In accordance with a particularly suitable arrangement, the cam follower is a roller rotatable with the cylinder and coupled to the spindle via a roller arm, to rock the spindle about its axis and, thereby, adjust the inner cam and the radial position of the cover element. The control cam curve is secured to the frame of the machine, in position for engagement by the roller. The relative position of the control cam curve element is adjustable, so that the angular position determines the angular position of the cylinder at which selected radial positions of the groove cover element occur. Thus, the radial position of the groove cover element, at the instant that it rolls off against an associated cylinder, can be precisely determined. When the groove cover element does not roll off against another cylinder, its radial position and precise support by the inner cam is not critical.

The invention is suitable for various types of printing machines, for example for rotary intaglio printing machines, to ensure proper operation of a doctor blade. It is equally applicable to other rotary printing machines, particularly for offset printing, Di-Litho printing, and the like, in order to prevent shocks which occur as two cylinders, each having a groove, run off against each other, and especially to prevent the sudden and abrupt changes in engagement pressure between such cylinders. Such abrupt changes in pressure lead to striping of a printing substrate, by causing stripes of different inking intensity.

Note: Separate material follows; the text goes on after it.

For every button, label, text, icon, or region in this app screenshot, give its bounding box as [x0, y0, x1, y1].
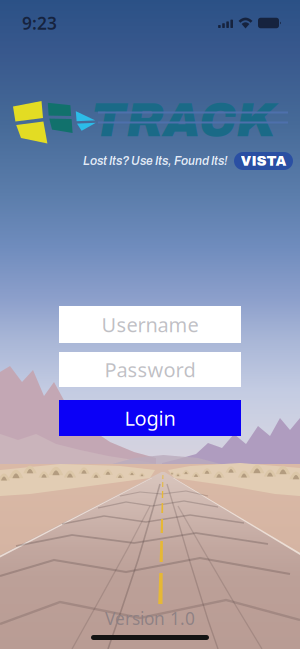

The present invention is equally suitable in raised letter printing machines and, if so used, the specific advantage obtains that the height position of the insert element can be changed during operation until the printing becomes even and any striping which might have occurred is avoided by eliminating shocks which occur when the cylinder groove of an associated cylinder runs off the cylinder equipped with the insert element. This, then, additionally permits adjustment of the height or radial position of the insert element in accordance with the rotary speed of the respective cylinder. Thus, the radial position of the insert element can be immediately adjusted to match any changed speed, if required.

DRAWING

FIG. 1 is a fragmentary part-sectional elevational view through a printing cylinder, with an insert element and a fixed adjustment arrangement therefor;

FIG. 2 is a fragmentary schematic sectional view through the cylinder of FIG. 1;

FIG. 3 is a fragmentary part-sectional view through an insert element;

FIG. 4 is a fragmentary sectional view similar to FIG. 1, and illustrating an external adjustment, permitting adjustment of the radial position of an insert in operation of the machine;

FIG. 5 is a cross-sectional view along line V--V of FIG. 4;

FIG. 6 is a cross-sectional view along line VI--VI of FIG. 4;

FIG. 7 illustrates a modification, and is a view, otherwise, essentially similar to that of FIG. 4;

FIG. 8 is a schematic circuit and operating diagram of an adjustment arrangement; and

FIG. 9 is a diagram illustrating different operating and adjustment parameters.

DETAILED DESCRIPTION

The invention will be described in connection with a blanket cylinder of a rotary offset printing machine. Of course, it is applicable to different cylinders of such a machine as well as to other cylinders of other types of rotary printing machines.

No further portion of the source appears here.